Work instruction |
Leave out the images; return the rest of the data exactly.

Dataset extract |
^^^^^^^^

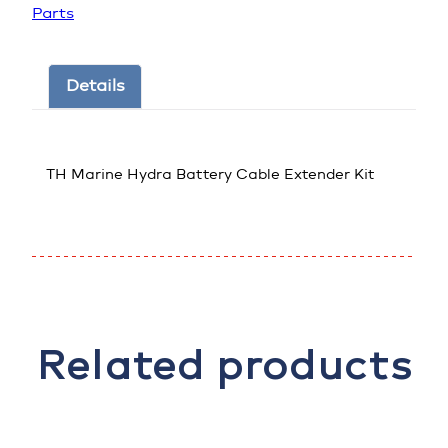
Parts
Details
TH Marine Hydra Battery Cable Extender Kit
Related products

^^^^^^^^

The completed task |
Parts
Details
TH Marine Hydra Battery Cable Extender Kit
Related products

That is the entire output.